Today Kapuskasing houses approximately 8,500 people, with many original components of the town protected.
Churchill Park Garden Suburb, St Johns, Newfoundland was developed in the 1940s and 1950s.
A co-operative-funded scheme by the governments of St Johns and Newfoundland, the suburb was planned during the Second World War. In 1949 a housing corporation acquired 800 acres of land on the edge of the city with the aim of providing better homes into which inhabitants of a large slum area in the centre of the city could be relocated. The design of the master plan reflected many principles from other Garden Cities and Suburbs. It consisted of small villages, with wide tree-lined streets and integrated open space, all connected by trams to downtown St Johns. Almost all of the homes were detached or semi detached, with individual driveways and front lawns, but were more expensive than originally planned. After 1949, the province began to provide funding for low cost public housing, built by Co-operative housing societies in order to keep costs down and assist with the slum clearances.

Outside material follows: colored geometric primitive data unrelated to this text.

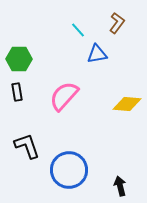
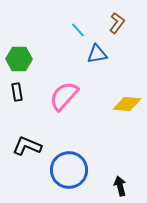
black L-shape: rotated 48 degrees counterclockwise
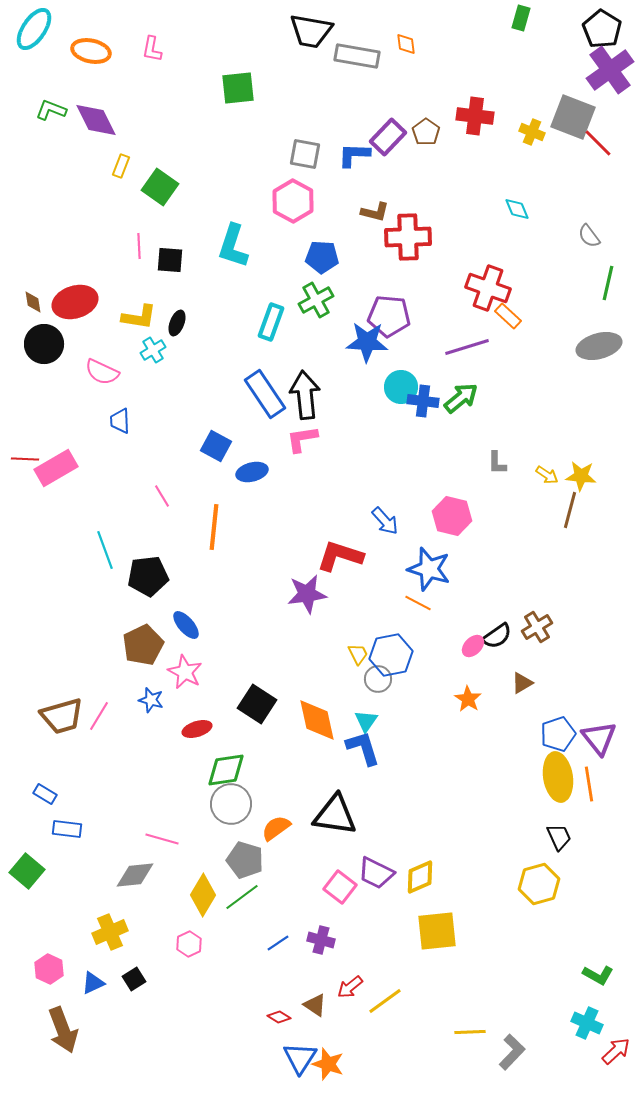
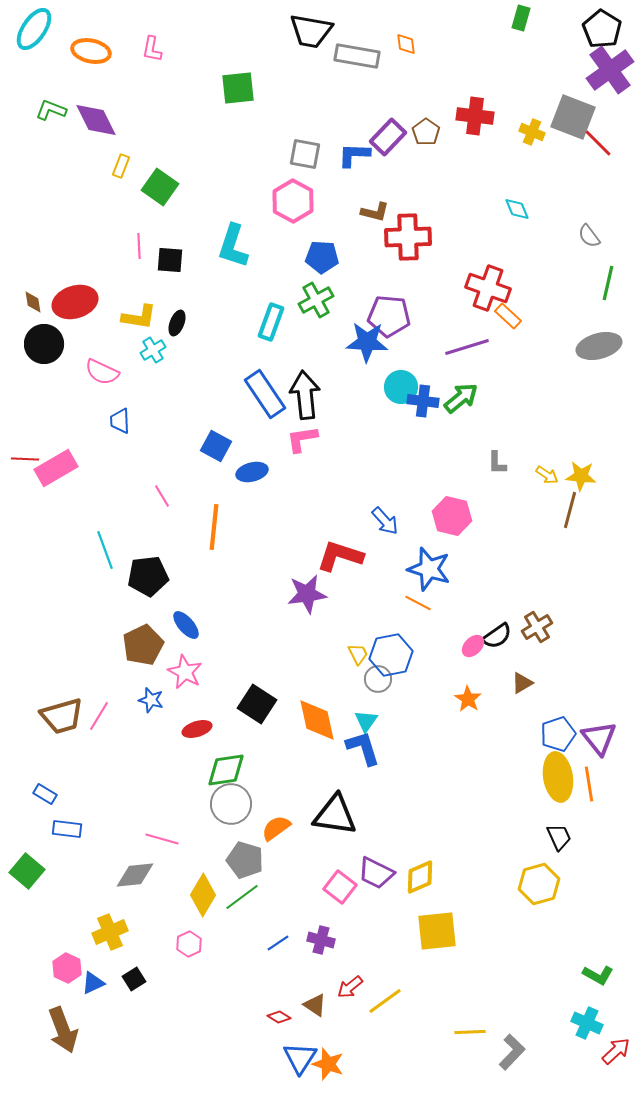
pink hexagon at (49, 969): moved 18 px right, 1 px up
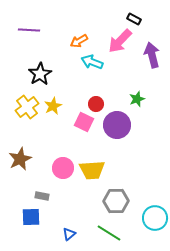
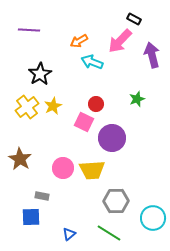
purple circle: moved 5 px left, 13 px down
brown star: rotated 15 degrees counterclockwise
cyan circle: moved 2 px left
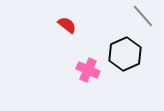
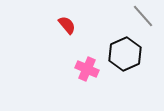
red semicircle: rotated 12 degrees clockwise
pink cross: moved 1 px left, 1 px up
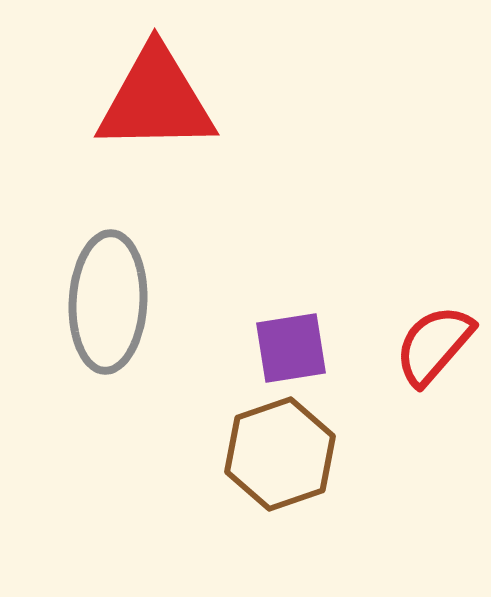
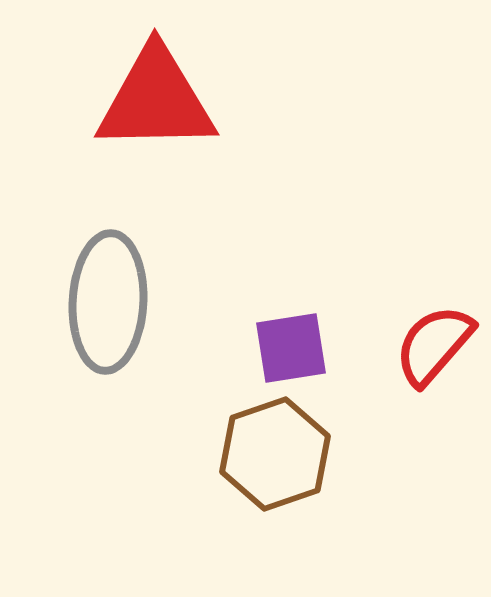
brown hexagon: moved 5 px left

Today Churchill Park remains a popular attractive suburb which has ultimately attracted predominantly higher income residents.
Another settlement inspired by Garden Cities is Don Mills, a district of Toronto. It was planned and developed between 1951 and 1965 by an entrepreneur and industrialist, E P Taylor. The planning of the new town was led by a Harvard student, Macklin Hancock. His master plan was influenced by his academic work on new towns and modernism, along with UK Garden City principles and the work of Stein & Wright in the US. The plan was governed by 5 concepts: neighbourhood, a discontinuous road system, green space, new house forms with large plots and a separation of uses & activities. Hancock’s layout dispensed with a standard grid approach and used short curving roads to take account of topography. These were bordered by verges, whilst dedicated pedestrian routes avoided conflict with cars. The road layout itself carefully divided the neighbourhood component of the plan into 4 sections, each with a school, store, and community facilities, surrounded by a ring road.
Although most plots were larger than normal size, there was a mix of houses and apartments. Both Hancock and Taylor aspired to have a mix of incomes and occupiers but sadly this was not achieved and the town remained a private venture with no community ownership.
The combination of Hancock’s innovative master planning and Taylor’s business skills in managing the development, which included taking responsibility for all infrastructure costs, made the plan a success.
Today Don Mills has a population in the region of 25,000 and, with its ring roads and distinct neighbourhoods, is considered by many to be the most influential development of the last century in Canada.
A direct export from Letchworth Garden City to Canada was First Garden City Ltd’s founding Company Secretary, Thomas Adams.
After helping to draft the 1909 Town Planning Act in the UK, he was the inaugural President of the Royal Town Planning Institute in 1914. That same year he was appointed as Canada’s advisor on Town Planning. Always a tireless advocate of Garden Cities, he helped develop several schemes, including the Richmond district of Halifax, the ‘Garden City’ suburb at Mount Royal, Quebec, and new communities at Tenniskaming in Western Quebec and at Corner Brook in Newfoundland.